Saved data entries
+--

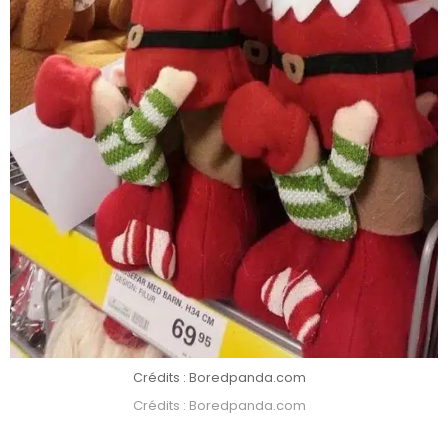
Crédits : Boredpanda.com
Crédits : Boredpanda.com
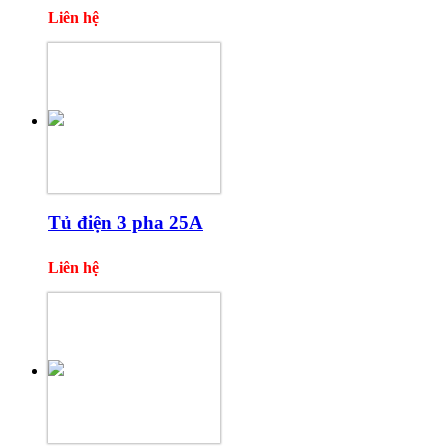
Liên hệ
Tủ điện 3 pha 25A
Liên hệ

+--

- [About this exercise]: Output the whole of the data, unchanged; keep the pictures out.

- [Answer space]:
Crédits : Boredpanda.com
Crédits : Boredpanda.com
Liên hệ
Tủ điện 3 pha 25A
Liên hệ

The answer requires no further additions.